## WHAT IS REQUIRED
Pictures aside, repeat all the entries below exactly as they appear.

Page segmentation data

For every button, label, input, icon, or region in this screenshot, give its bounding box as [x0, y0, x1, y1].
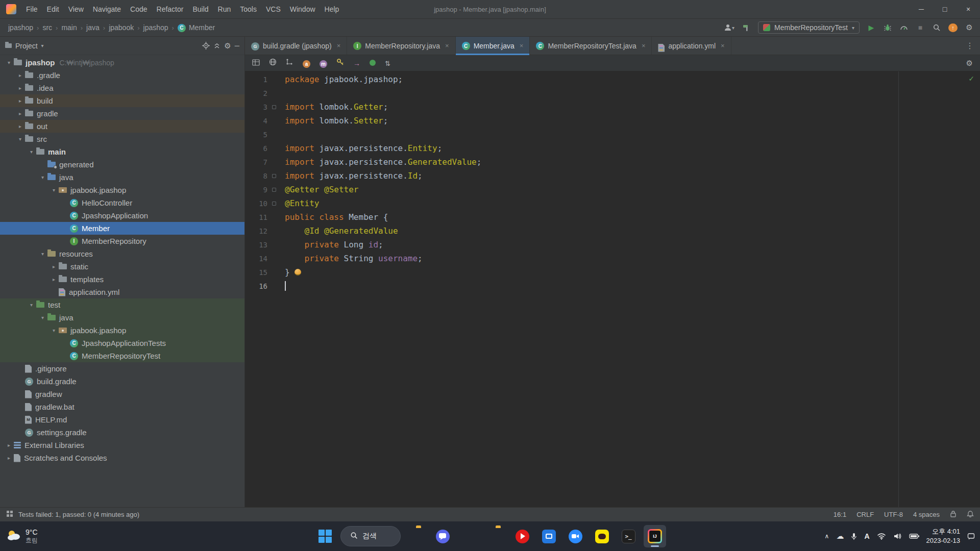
sort-icon[interactable]: ⇅ [385, 59, 390, 68]
tree-item-gradlew-bat[interactable]: gradlew.bat [0, 400, 244, 413]
collapse-all-icon[interactable] [213, 42, 220, 49]
tree-item-jpashopapplicationtests[interactable]: CJpashopApplicationTests [0, 337, 244, 349]
gutter[interactable]: 14 [245, 255, 285, 263]
tree-item-memberrepository[interactable]: IMemberRepository [0, 235, 244, 247]
menu-run[interactable]: Run [213, 3, 236, 15]
tree-item-member[interactable]: CMember [0, 222, 244, 235]
tab-application-yml[interactable]: application.yml× [652, 37, 731, 55]
tree-item-generated[interactable]: generated [0, 158, 244, 171]
tree-expand-arrow-icon[interactable]: ▸ [15, 85, 25, 91]
code-line-7[interactable]: 7import javax.persistence.GeneratedValue… [245, 155, 980, 169]
tree-expand-arrow-icon[interactable]: ▸ [15, 98, 25, 104]
tree-item-memberrepositorytest[interactable]: CMemberRepositoryTest [0, 349, 244, 362]
tree-expand-arrow-icon[interactable]: ▸ [49, 264, 59, 269]
fold-marker-icon[interactable] [272, 202, 276, 206]
menu-file[interactable]: File [21, 3, 42, 15]
breadcrumb-item-member[interactable]: CMember [176, 22, 217, 33]
debug-button[interactable] [883, 23, 892, 32]
gutter[interactable]: 8 [245, 172, 285, 180]
battery-icon[interactable] [909, 533, 919, 539]
gutter[interactable]: 16 [245, 282, 285, 290]
code-line-4[interactable]: 4import lombok.Setter; [245, 114, 980, 128]
stop-button[interactable]: ■ [916, 23, 925, 32]
gutter[interactable]: 7 [245, 158, 285, 166]
onedrive-icon[interactable]: ☁ [836, 532, 844, 541]
tree-item-hellocontroller[interactable]: CHelloController [0, 196, 244, 209]
tab-close-icon[interactable]: × [337, 42, 341, 49]
taskbar-app-explorer[interactable] [405, 525, 427, 547]
weather-widget[interactable]: 9°C 흐림 [6, 528, 38, 545]
code-line-1[interactable]: 1package jpabook.jpashop; [245, 72, 980, 86]
tree-collapse-arrow-icon[interactable]: ▾ [27, 149, 36, 155]
code-line-14[interactable]: 14 private String username; [245, 252, 980, 265]
taskbar-search[interactable]: 검색 [340, 526, 401, 546]
code-with-me-user-icon[interactable]: ▾ [724, 23, 734, 32]
tree-collapse-arrow-icon[interactable]: ▾ [38, 174, 47, 180]
gutter[interactable]: 15 [245, 268, 285, 277]
tree-collapse-arrow-icon[interactable]: ▾ [49, 328, 59, 333]
inspection-ok-icon[interactable]: ✓ [969, 73, 974, 83]
code-editor[interactable]: ✓ 1package jpabook.jpashop;23import lomb… [245, 71, 980, 507]
tree-item-jpabook-jpashop[interactable]: ▾jpabook.jpashop [0, 324, 244, 337]
tree-item-application-yml[interactable]: application.yml [0, 286, 244, 298]
gutter[interactable]: 13 [245, 241, 285, 249]
search-everywhere-icon[interactable] [932, 23, 941, 32]
close-button[interactable]: × [957, 0, 980, 18]
tree-collapse-arrow-icon[interactable]: ▾ [4, 60, 14, 65]
taskbar-app-chat[interactable] [431, 525, 454, 547]
gutter[interactable]: 1 [245, 76, 285, 84]
tree-item-gradle[interactable]: ▸.gradle [0, 69, 244, 82]
breadcrumb-item-jpabook[interactable]: jpabook [107, 22, 136, 33]
code-line-11[interactable]: 11public class Member { [245, 210, 980, 224]
code-line-2[interactable]: 2 [245, 86, 980, 100]
tree-collapse-arrow-icon[interactable]: ▾ [38, 315, 47, 320]
fold-marker-icon[interactable] [272, 105, 276, 109]
tab-build-gradle-jpashop[interactable]: Gbuild.gradle (jpashop)× [245, 37, 347, 55]
fold-marker-icon[interactable] [272, 188, 276, 192]
code-line-10[interactable]: 10@Entity [245, 196, 980, 210]
tab-memberrepositorytest-java[interactable]: CMemberRepositoryTest.java× [530, 37, 652, 55]
project-panel-title[interactable]: Project [15, 42, 38, 50]
notification-center-icon[interactable] [967, 533, 975, 540]
gutter[interactable]: 10 [245, 199, 285, 208]
tree-item-jpabook-jpashop[interactable]: ▾jpabook.jpashop [0, 184, 244, 196]
code-line-9[interactable]: 9@Getter @Setter [245, 183, 980, 196]
maximize-button[interactable]: □ [933, 0, 957, 18]
code-line-6[interactable]: 6import javax.persistence.Entity; [245, 141, 980, 155]
tree-collapse-arrow-icon[interactable]: ▾ [38, 251, 47, 257]
notifications-bell-icon[interactable] [967, 510, 974, 519]
tree-item-build[interactable]: ▸build [0, 94, 244, 107]
tree-expand-arrow-icon[interactable]: ▸ [4, 442, 14, 448]
code-line-3[interactable]: 3import lombok.Getter; [245, 100, 980, 114]
tree-item-gradlew[interactable]: gradlew [0, 388, 244, 400]
gutter[interactable]: 11 [245, 213, 285, 221]
taskbar-app-remote[interactable] [537, 525, 560, 547]
tree-item-static[interactable]: ▸static [0, 260, 244, 273]
panel-settings-gear-icon[interactable]: ⚙ [224, 41, 231, 51]
badge-m-icon[interactable]: m [320, 59, 327, 68]
editor-settings-gear-icon[interactable]: ⚙ [966, 59, 973, 68]
globe-icon[interactable] [269, 58, 277, 68]
tree-item-help-md[interactable]: MHELP.md [0, 413, 244, 426]
gutter[interactable]: 6 [245, 144, 285, 153]
tree-item-external-libraries[interactable]: ▸External Libraries [0, 439, 244, 452]
tab-bar-options-icon[interactable]: ⋮ [960, 37, 980, 55]
tree-item-jpashopapplication[interactable]: CJpashopApplication [0, 209, 244, 222]
taskbar-app-kakaotalk[interactable] [591, 525, 613, 547]
menu-edit[interactable]: Edit [42, 3, 64, 15]
tab-close-icon[interactable]: × [721, 42, 725, 49]
hide-panel-icon[interactable]: ─ [235, 42, 239, 49]
breadcrumb-item-java[interactable]: java [84, 22, 102, 33]
tree-item-scratches-and-consoles[interactable]: ▸Scratches and Consoles [0, 452, 244, 464]
tab-close-icon[interactable]: × [520, 42, 524, 49]
indent-widget[interactable]: 4 spaces [913, 511, 940, 518]
tree-item-main[interactable]: ▾main [0, 145, 244, 158]
ime-icon[interactable]: A [864, 532, 869, 540]
mic-icon[interactable] [851, 533, 857, 540]
gutter[interactable]: 3 [245, 103, 285, 111]
tree-item-gitignore[interactable]: .gitignore [0, 362, 244, 375]
menu-window[interactable]: Window [285, 3, 320, 15]
tree-expand-arrow-icon[interactable]: ▸ [4, 455, 14, 461]
code-line-16[interactable]: 16 [245, 279, 980, 293]
file-encoding-widget[interactable]: UTF-8 [884, 511, 903, 518]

## OUTPUT OF THE EXERCISE
For every button, label, input, icon, or region in this screenshot, give its bounding box as [x0, y0, x1, y1].
sort-icon[interactable]: ⇅ [385, 59, 390, 68]
tree-item-gradlew-bat[interactable]: gradlew.bat [0, 400, 244, 413]
collapse-all-icon[interactable] [213, 42, 220, 49]
tree-item-jpashopapplicationtests[interactable]: CJpashopApplicationTests [0, 337, 244, 349]
gutter[interactable]: 14 [245, 255, 285, 263]
tree-item-memberrepository[interactable]: IMemberRepository [0, 235, 244, 247]
menu-run[interactable]: Run [213, 3, 236, 15]
tree-item-member[interactable]: CMember [0, 222, 244, 235]
tab-application-yml[interactable]: application.yml× [652, 37, 731, 55]
tree-item-generated[interactable]: generated [0, 158, 244, 171]
tree-expand-arrow-icon[interactable]: ▸ [15, 85, 25, 91]
code-line-7[interactable]: 7import javax.persistence.GeneratedValue… [245, 155, 980, 169]
tree-expand-arrow-icon[interactable]: ▸ [15, 98, 25, 104]
tree-item-memberrepositorytest[interactable]: CMemberRepositoryTest [0, 349, 244, 362]
tree-expand-arrow-icon[interactable]: ▸ [49, 264, 59, 269]
fold-marker-icon[interactable] [272, 202, 276, 206]
menu-file[interactable]: File [21, 3, 42, 15]
breadcrumb-item-member[interactable]: CMember [176, 22, 217, 33]
debug-button[interactable] [883, 23, 892, 32]
gutter[interactable]: 8 [245, 172, 285, 180]
battery-icon[interactable] [909, 533, 919, 539]
gutter[interactable]: 16 [245, 282, 285, 290]
code-line-4[interactable]: 4import lombok.Setter; [245, 114, 980, 128]
stop-button[interactable]: ■ [916, 23, 925, 32]
gutter[interactable]: 7 [245, 158, 285, 166]
onedrive-icon[interactable]: ☁ [836, 532, 844, 541]
tree-item-hellocontroller[interactable]: CHelloController [0, 196, 244, 209]
tab-close-icon[interactable]: × [337, 42, 341, 49]
taskbar-app-explorer[interactable] [405, 525, 427, 547]
weather-widget[interactable]: 9°C 흐림 [6, 528, 38, 545]
code-line-1[interactable]: 1package jpabook.jpashop; [245, 72, 980, 86]
tree-collapse-arrow-icon[interactable]: ▾ [27, 149, 36, 155]
code-line-14[interactable]: 14 private String username; [245, 252, 980, 265]
taskbar-search[interactable]: 검색 [340, 526, 401, 546]
code-with-me-user-icon[interactable]: ▾ [724, 23, 734, 32]
tree-collapse-arrow-icon[interactable]: ▾ [38, 174, 47, 180]
gutter[interactable]: 15 [245, 268, 285, 277]
tree-collapse-arrow-icon[interactable]: ▾ [49, 328, 59, 333]
inspection-ok-icon[interactable]: ✓ [969, 73, 974, 83]
code-editor[interactable]: ✓ 1package jpabook.jpashop;23import lomb… [245, 71, 980, 507]
tree-item-jpabook-jpashop[interactable]: ▾jpabook.jpashop [0, 324, 244, 337]
tree-item-application-yml[interactable]: application.yml [0, 286, 244, 298]
gutter[interactable]: 13 [245, 241, 285, 249]
search-everywhere-icon[interactable] [932, 23, 941, 32]
close-button[interactable]: × [957, 0, 980, 18]
tree-collapse-arrow-icon[interactable]: ▾ [4, 60, 14, 65]
taskbar-app-chat[interactable] [431, 525, 454, 547]
gutter[interactable]: 1 [245, 76, 285, 84]
tree-item-gradle[interactable]: ▸.gradle [0, 69, 244, 82]
breadcrumb-item-jpabook[interactable]: jpabook [107, 22, 136, 33]
code-line-11[interactable]: 11public class Member { [245, 210, 980, 224]
code-line-2[interactable]: 2 [245, 86, 980, 100]
tree-collapse-arrow-icon[interactable]: ▾ [38, 315, 47, 320]
fold-marker-icon[interactable] [272, 105, 276, 109]
tab-build-gradle-jpashop[interactable]: Gbuild.gradle (jpashop)× [245, 37, 347, 55]
fold-marker-icon[interactable] [272, 188, 276, 192]
code-line-10[interactable]: 10@Entity [245, 196, 980, 210]
tab-memberrepositorytest-java[interactable]: CMemberRepositoryTest.java× [530, 37, 652, 55]
project-panel-title[interactable]: Project [15, 42, 38, 50]
notification-center-icon[interactable] [967, 533, 975, 540]
gutter[interactable]: 10 [245, 199, 285, 208]
tree-item-jpabook-jpashop[interactable]: ▾jpabook.jpashop [0, 184, 244, 196]
code-line-9[interactable]: 9@Getter @Setter [245, 183, 980, 196]
maximize-button[interactable]: □ [933, 0, 957, 18]
code-line-6[interactable]: 6import javax.persistence.Entity; [245, 141, 980, 155]
tree-collapse-arrow-icon[interactable]: ▾ [38, 251, 47, 257]
notifications-bell-icon[interactable] [967, 510, 974, 519]
tree-item-build[interactable]: ▸build [0, 94, 244, 107]
tree-expand-arrow-icon[interactable]: ▸ [4, 442, 14, 448]
code-line-3[interactable]: 3import lombok.Getter; [245, 100, 980, 114]
tree-item-gradlew[interactable]: gradlew [0, 388, 244, 400]
gutter[interactable]: 11 [245, 213, 285, 221]
taskbar-app-remote[interactable] [537, 525, 560, 547]
tree-item-static[interactable]: ▸static [0, 260, 244, 273]
panel-settings-gear-icon[interactable]: ⚙ [224, 41, 231, 51]
badge-m-icon[interactable]: m [320, 59, 327, 68]
editor-settings-gear-icon[interactable]: ⚙ [966, 59, 973, 68]
globe-icon[interactable] [269, 58, 277, 68]
tree-item-help-md[interactable]: MHELP.md [0, 413, 244, 426]
gutter[interactable]: 6 [245, 144, 285, 153]
tree-item-external-libraries[interactable]: ▸External Libraries [0, 439, 244, 452]
tab-bar-options-icon[interactable]: ⋮ [960, 37, 980, 55]
tree-item-jpashopapplication[interactable]: CJpashopApplication [0, 209, 244, 222]
taskbar-app-kakaotalk[interactable] [591, 525, 613, 547]
menu-edit[interactable]: Edit [42, 3, 64, 15]
tab-close-icon[interactable]: × [721, 42, 725, 49]
hide-panel-icon[interactable]: ─ [235, 42, 239, 49]
breadcrumb-item-java[interactable]: java [84, 22, 102, 33]
tree-item-scratches-and-consoles[interactable]: ▸Scratches and Consoles [0, 452, 244, 464]
tab-close-icon[interactable]: × [520, 42, 524, 49]
indent-widget[interactable]: 4 spaces [913, 511, 940, 518]
tree-item-main[interactable]: ▾main [0, 145, 244, 158]
ime-icon[interactable]: A [864, 532, 869, 540]
mic-icon[interactable] [851, 533, 857, 540]
gutter[interactable]: 3 [245, 103, 285, 111]
tree-item-gitignore[interactable]: .gitignore [0, 362, 244, 375]
menu-window[interactable]: Window [285, 3, 320, 15]
tree-expand-arrow-icon[interactable]: ▸ [4, 455, 14, 461]
code-line-16[interactable]: 16 [245, 279, 980, 293]
file-encoding-widget[interactable]: UTF-8 [884, 511, 903, 518]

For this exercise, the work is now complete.